そうして自分に合ったフォームが作り上げられれば、自然とデータの数字も上がってくる。そこから更に高みを目指すとき、大谷やダルビッシュのように自分の感覚と数字を1球ごとに照らし合わせながら、スキルアップの道標にしていく。それがデータを活用するということなのである。
巨人の若手でプロ4年目の堀田賢慎投手は1年目の20年4月に右肘のトミー・ジョン手術を受けた。そこからリハビリを経て、21年8月に実戦復帰すると、すぐさま自己最速の155kmをマークして注目を集め、3年目の昨シーズンはローテーション入りを期待されもした。しかし一軍では結果を残せずファーム落ち。何より心配なのは昨年のキャンプで投げていたあれだけのパワーボールが、開幕後に球速140km台まで落ちてしまっていたことだった。

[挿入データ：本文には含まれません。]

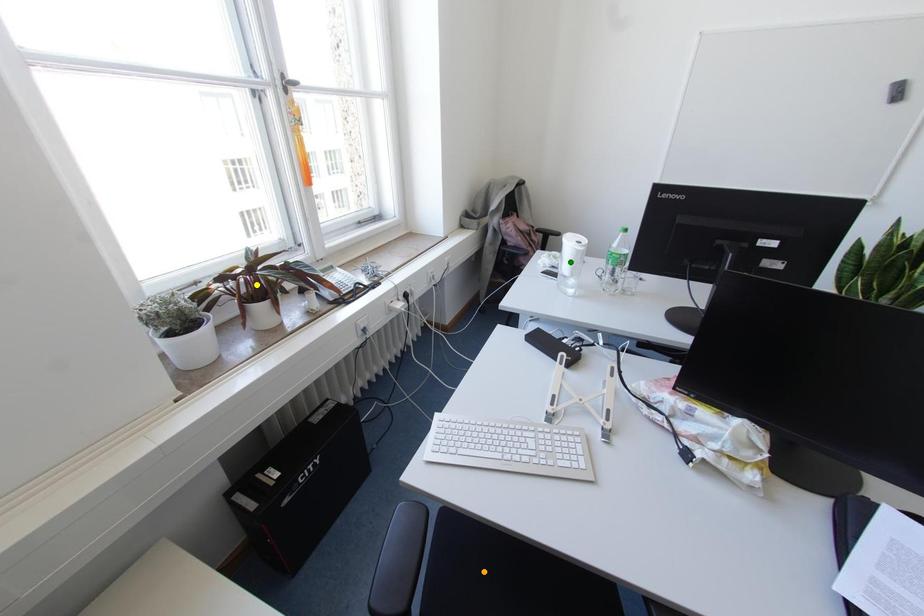 Order these from nearest to farthest:
orange point
green point
yellow point

orange point
yellow point
green point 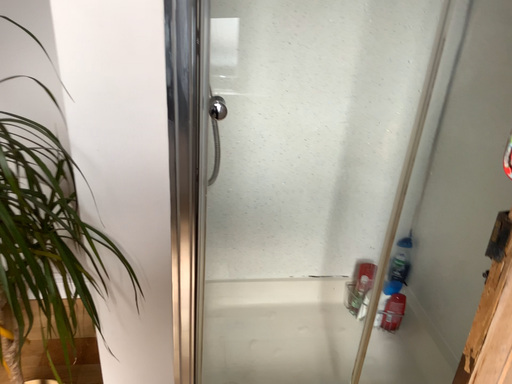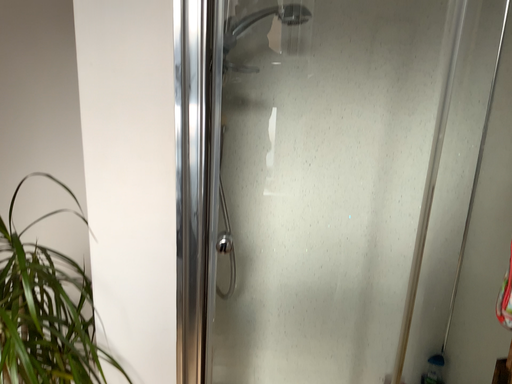 Question: How did the camera likely rotate when shooting the video?

Choices:
 (A) rotated left
 (B) rotated right

Answer: (A) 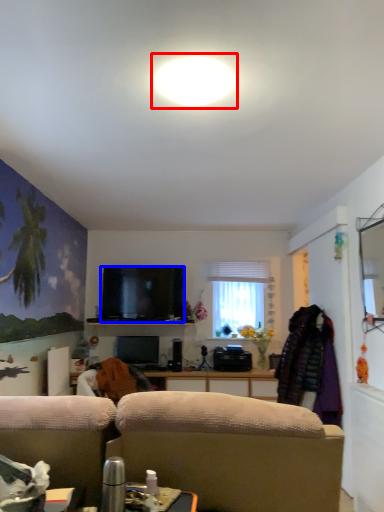 Question: Which point is further to the camera, bright (highlighted by a red box) or television (highlighted by a blue box)?

Choices:
 (A) bright
 (B) television

Answer: (B) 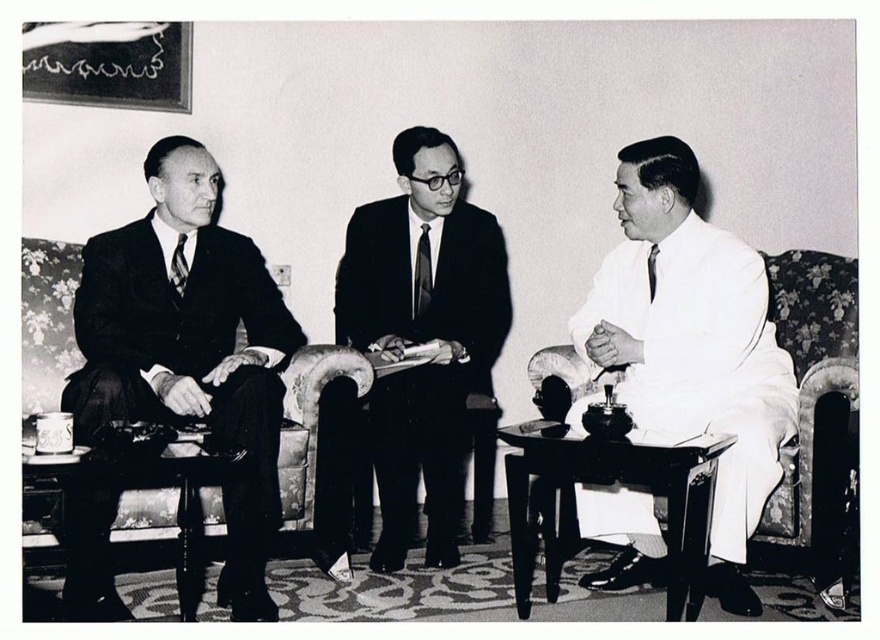 Question: Can you confirm if matte black suit at left is positioned above wooden polished table at lower left?

Choices:
 (A) yes
 (B) no

Answer: (A)

Question: Which of the following is the farthest from the observer?

Choices:
 (A) black silk tie at right
 (B) matte black suit at left

Answer: (A)

Question: Does white silk suit at center appear on the right side of wooden polished table at lower left?

Choices:
 (A) yes
 (B) no

Answer: (A)

Question: Estimate the real-world distances between objects in this image. Which object is closer to the white silk suit at center?

Choices:
 (A) matte black suit at center
 (B) matte black suit at left
 (C) wooden table at center
 (D) black silk tie at right

Answer: (C)

Question: Estimate the real-world distances between objects in this image. Which object is farther from the silky black tie at center?

Choices:
 (A) wooden polished table at lower left
 (B) matte black suit at center
 (C) matte black suit at left
 (D) matte black tie at left

Answer: (A)

Question: Can you confirm if silky black tie at center is bigger than black silk tie at right?

Choices:
 (A) no
 (B) yes

Answer: (B) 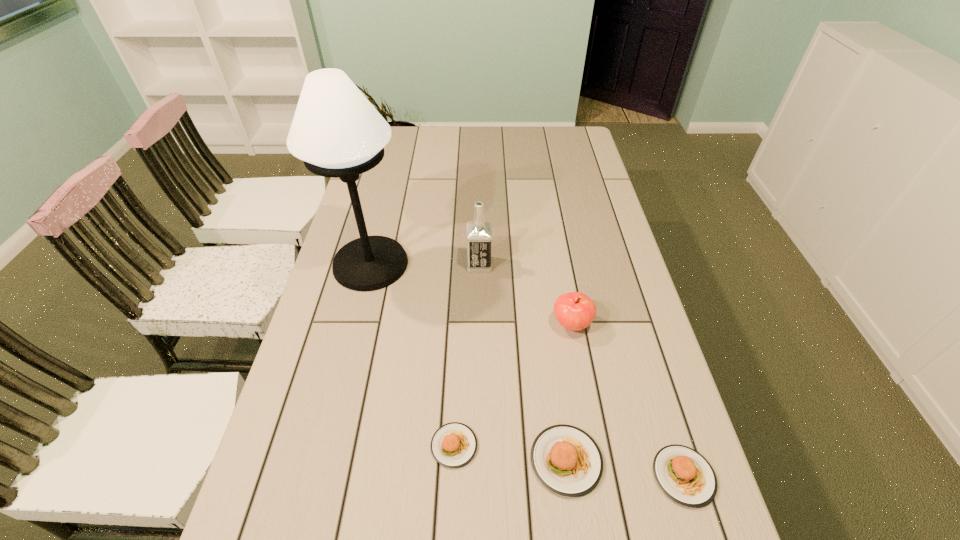 Where is `the leftmost object`? This screenshot has height=540, width=960. the leftmost object is located at coordinates (336, 131).

In order to click on vacant space situated 0.380m on the right of the leftmost food in this screenshot , I will do `click(655, 446)`.

Identify the location of free location located 0.100m on the left of the tallest food. This screenshot has width=960, height=540. (483, 461).

At what (x,y) coordinates should I click in order to perform the action: click on blank space located 0.400m on the left of the fifth tallest object. Please return your answer as a coordinate pair (x, y). This screenshot has width=960, height=540. Looking at the image, I should click on (457, 476).

Where is `free location located 0.150m on the front label of the vodka`? The image size is (960, 540). free location located 0.150m on the front label of the vodka is located at coordinates (541, 265).

The height and width of the screenshot is (540, 960). Identify the location of vacant space located on the left of the fourth nearest object. (532, 325).

Where is `vacant space located 0.140m on the back of the table lamp`? vacant space located 0.140m on the back of the table lamp is located at coordinates (384, 212).

Where is `object that is at the left edge`? object that is at the left edge is located at coordinates click(x=336, y=131).

I want to click on food present at the right edge, so click(x=684, y=475).

Where is `apple situated at the right edge`? apple situated at the right edge is located at coordinates (575, 311).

「堀田を見て感じたのは、体重移動が少なくて右手がマッチングしていないことでした」
「力を溜める」ことの誤解
久保コーチは語る。
「本人に聞いたら、軸足に力を溜めて、そこで回すことを意識している、と。でもそれってプレート側で投げることになるんじゃないか、という話をしました。もっとホーム側でボールを放して18.44mという打者との距離を短く使わないと損じゃない? バッターにタイミングを与えてしまうんじゃないの? まずそういう考え方を話しました」
多くの投手がパワーを溜める、ということを勘違いしていると久保コーチは指摘する。堀田だけではない。5年目の右腕・直江大輔投手も、そんな勘違いから迷宮にはまってしまった1人だった。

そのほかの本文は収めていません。